Humans of New York: In Afghanistan I spent so much time imagining what it would be like when I came home
I've always been someone who is incredibly sensitive to violence. Even in war films, I get nervous and disturbed by fake blood and fake guns. I can't watch Saving Private Ryan anymore because of a specific scene where one of the characters is stabbed. So reading about a war veteran's experience in battle was as gruesome and shocking to me as I expected. But what I didn't expect was how disturbed I was by his story of coming home.
The veteran's retelling of arriving back from his deployment to basically no one without a warm welcome was so cold and shockingly real that I really felt for him. If the carnage of war isn't enough to handle, the level of isolation that comes with it -both physically and mentally- is something I don't think I'd handle well.
I'm not somebody who believes deeply in worshipping soldiers or thanking people for their service. I think the United States is a villain that uses freedom and liberty as excuses to drain innocent regions of their resources, killing innocents in the process. Additionally, I think many in the military are examples of an exploited proletariat who enlisted in the military for promises of pension and subsidized education. We turn poor people into soldiers, and then mask this heist by calling them freedom fighters.

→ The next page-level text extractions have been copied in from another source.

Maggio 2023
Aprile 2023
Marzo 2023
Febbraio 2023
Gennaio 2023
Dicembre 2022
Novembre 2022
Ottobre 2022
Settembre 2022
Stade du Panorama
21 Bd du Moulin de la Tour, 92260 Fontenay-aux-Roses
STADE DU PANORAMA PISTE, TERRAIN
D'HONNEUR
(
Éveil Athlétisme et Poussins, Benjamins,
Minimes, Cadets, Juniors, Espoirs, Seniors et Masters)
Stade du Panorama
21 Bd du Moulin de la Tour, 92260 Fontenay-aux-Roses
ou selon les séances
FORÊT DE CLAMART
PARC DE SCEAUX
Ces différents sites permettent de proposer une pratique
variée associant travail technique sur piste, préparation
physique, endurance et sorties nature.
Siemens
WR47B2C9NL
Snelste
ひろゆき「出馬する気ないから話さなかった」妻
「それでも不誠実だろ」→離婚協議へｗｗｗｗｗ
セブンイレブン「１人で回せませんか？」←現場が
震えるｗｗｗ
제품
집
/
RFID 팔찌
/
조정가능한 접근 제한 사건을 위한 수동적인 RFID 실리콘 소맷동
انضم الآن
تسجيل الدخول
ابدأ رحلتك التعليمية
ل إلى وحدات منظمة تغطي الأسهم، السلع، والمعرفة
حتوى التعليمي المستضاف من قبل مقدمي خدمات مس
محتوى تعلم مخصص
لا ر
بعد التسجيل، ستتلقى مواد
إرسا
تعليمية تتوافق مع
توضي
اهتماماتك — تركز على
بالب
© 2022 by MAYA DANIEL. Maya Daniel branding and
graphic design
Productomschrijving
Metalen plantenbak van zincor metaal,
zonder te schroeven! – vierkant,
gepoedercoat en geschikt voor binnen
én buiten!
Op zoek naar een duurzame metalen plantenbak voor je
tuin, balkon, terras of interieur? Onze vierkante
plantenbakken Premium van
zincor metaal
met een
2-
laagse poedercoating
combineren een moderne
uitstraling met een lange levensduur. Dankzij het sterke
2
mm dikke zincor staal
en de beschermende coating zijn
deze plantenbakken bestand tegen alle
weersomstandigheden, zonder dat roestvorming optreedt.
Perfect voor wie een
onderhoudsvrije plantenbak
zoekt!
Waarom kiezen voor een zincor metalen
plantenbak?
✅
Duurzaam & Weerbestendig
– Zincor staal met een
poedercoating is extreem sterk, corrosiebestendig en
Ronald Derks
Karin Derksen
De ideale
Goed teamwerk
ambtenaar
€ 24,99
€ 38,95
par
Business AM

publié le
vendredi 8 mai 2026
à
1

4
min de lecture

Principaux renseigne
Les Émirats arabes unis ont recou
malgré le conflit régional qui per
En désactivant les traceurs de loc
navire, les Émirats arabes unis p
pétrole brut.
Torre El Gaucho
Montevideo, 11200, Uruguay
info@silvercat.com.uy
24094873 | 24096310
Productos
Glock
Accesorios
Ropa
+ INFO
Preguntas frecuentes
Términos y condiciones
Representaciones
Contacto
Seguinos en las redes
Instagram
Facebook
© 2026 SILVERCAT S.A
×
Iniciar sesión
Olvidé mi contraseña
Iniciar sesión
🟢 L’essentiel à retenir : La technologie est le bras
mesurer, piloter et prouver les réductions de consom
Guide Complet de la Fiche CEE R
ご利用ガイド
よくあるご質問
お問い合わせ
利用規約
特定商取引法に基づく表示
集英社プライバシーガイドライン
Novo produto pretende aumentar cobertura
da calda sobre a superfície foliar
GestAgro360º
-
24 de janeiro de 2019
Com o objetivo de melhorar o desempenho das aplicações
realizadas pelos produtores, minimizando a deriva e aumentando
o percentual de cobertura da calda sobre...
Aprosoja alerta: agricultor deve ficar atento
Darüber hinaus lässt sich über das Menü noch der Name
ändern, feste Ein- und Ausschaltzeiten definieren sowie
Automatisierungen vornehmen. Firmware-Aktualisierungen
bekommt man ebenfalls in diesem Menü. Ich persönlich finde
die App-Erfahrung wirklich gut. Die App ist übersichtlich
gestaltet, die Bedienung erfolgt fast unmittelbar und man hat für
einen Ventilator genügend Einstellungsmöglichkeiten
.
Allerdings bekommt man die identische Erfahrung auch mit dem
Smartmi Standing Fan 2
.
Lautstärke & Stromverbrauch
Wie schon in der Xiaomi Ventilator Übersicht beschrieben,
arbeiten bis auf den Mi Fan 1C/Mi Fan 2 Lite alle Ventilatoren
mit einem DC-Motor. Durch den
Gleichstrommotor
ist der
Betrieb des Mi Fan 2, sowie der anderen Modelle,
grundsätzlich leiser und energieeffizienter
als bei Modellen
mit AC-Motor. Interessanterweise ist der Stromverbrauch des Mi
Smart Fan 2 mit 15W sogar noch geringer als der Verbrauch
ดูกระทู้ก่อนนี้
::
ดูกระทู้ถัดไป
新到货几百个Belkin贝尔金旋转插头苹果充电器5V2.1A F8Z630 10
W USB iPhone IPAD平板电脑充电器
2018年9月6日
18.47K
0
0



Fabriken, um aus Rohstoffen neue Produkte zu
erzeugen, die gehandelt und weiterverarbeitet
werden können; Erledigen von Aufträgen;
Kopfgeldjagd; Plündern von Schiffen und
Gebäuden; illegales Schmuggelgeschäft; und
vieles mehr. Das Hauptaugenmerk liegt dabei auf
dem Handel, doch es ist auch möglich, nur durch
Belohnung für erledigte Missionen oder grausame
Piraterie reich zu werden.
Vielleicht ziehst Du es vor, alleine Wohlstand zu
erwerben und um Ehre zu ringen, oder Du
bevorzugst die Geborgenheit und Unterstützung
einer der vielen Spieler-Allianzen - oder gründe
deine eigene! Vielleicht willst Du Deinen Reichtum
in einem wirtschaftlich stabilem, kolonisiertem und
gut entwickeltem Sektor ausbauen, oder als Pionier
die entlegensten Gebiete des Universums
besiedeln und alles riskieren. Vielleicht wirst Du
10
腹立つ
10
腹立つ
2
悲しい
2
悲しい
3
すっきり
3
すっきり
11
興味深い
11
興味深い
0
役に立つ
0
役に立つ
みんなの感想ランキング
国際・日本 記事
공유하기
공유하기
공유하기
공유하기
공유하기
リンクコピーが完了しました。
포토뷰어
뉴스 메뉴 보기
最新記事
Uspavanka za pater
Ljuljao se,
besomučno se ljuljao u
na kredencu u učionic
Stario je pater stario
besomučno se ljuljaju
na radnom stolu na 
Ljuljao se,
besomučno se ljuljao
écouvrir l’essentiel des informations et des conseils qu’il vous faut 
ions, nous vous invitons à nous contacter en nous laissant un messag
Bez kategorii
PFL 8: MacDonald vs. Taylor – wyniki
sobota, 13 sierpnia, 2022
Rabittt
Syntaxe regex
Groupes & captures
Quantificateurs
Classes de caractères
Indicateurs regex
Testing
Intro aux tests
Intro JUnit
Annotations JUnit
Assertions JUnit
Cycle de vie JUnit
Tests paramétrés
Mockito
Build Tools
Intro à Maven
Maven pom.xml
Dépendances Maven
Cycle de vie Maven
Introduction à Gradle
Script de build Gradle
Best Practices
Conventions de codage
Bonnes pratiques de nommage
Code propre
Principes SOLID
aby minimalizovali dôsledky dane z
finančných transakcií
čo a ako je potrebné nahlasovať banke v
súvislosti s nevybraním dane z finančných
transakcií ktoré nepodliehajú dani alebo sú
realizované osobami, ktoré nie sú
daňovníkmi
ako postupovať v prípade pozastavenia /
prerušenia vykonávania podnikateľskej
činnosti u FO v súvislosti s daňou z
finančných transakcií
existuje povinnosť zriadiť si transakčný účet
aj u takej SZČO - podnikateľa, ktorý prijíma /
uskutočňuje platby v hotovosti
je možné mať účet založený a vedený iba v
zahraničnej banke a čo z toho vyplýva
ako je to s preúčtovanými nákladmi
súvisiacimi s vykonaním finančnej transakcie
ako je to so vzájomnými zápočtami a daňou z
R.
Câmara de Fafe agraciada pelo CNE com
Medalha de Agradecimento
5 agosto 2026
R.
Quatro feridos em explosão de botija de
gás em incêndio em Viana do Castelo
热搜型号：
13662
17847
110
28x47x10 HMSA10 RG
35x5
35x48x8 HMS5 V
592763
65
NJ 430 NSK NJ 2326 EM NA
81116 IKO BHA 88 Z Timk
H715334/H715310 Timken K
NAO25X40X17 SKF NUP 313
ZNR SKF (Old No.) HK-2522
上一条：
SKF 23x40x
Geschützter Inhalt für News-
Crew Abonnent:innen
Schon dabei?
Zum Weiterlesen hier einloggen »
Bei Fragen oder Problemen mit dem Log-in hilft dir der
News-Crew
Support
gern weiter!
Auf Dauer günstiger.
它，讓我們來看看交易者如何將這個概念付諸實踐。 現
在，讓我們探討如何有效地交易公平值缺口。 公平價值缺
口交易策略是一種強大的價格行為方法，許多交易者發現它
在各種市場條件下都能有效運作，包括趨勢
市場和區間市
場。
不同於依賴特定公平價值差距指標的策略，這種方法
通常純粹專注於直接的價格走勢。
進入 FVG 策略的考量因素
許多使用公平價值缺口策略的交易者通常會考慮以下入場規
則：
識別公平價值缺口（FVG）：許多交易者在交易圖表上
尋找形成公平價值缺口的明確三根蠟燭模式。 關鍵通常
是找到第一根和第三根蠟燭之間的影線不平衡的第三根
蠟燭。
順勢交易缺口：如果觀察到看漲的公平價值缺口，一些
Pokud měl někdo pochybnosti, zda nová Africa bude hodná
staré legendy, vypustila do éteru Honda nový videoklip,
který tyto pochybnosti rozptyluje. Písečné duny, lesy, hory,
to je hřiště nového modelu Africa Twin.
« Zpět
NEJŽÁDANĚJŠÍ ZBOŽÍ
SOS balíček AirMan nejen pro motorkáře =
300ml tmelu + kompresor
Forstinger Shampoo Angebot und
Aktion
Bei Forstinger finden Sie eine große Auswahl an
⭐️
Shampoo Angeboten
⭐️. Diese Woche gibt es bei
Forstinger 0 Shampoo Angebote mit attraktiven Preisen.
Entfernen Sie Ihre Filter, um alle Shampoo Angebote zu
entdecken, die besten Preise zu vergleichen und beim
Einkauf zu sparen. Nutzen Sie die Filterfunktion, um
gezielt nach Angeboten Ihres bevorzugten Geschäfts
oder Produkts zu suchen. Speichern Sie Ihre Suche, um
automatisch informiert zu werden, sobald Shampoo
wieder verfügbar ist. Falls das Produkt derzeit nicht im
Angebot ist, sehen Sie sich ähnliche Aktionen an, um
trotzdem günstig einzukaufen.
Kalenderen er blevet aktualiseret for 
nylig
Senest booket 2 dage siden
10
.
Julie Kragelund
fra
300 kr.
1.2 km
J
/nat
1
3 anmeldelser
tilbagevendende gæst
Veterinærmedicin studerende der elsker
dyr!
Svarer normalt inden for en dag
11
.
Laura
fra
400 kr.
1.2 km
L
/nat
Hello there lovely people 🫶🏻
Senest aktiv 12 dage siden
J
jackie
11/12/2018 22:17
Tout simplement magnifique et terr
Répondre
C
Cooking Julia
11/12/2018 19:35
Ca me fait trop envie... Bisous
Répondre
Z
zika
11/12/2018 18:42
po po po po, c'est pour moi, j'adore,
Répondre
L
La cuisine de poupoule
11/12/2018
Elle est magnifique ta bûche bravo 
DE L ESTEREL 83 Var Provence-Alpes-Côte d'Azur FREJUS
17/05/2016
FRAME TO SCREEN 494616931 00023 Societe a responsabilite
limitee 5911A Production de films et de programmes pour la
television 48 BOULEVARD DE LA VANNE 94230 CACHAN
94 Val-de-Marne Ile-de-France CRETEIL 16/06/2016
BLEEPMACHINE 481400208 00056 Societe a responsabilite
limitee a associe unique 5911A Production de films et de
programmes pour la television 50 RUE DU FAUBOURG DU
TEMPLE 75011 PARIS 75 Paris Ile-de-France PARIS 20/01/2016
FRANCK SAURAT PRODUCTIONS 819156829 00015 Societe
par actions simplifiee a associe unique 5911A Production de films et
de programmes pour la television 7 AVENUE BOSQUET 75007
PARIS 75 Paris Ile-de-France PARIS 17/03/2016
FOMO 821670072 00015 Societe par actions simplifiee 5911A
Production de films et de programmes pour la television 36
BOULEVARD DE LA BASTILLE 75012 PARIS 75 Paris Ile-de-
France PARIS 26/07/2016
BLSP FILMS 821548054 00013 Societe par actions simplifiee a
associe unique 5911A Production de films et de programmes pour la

I guess my point in mentioning this is because... I don't have a lot of love or admiration for veterans of war, sympathy more so than anything. I bet they're all fine individuals, but blanket respect feels to me like I'm condoning the behavior of our military. So it takes a lot for me to think of a war veteran as a hero, because more times than not, I don't think the United States is the good guy. But this story really made me feel sympathy for this medic. Knowing how hard it must be to integrate him back into a world completely different from the one he left must be traumatizing in its own right. And I certainly felt that when he described it.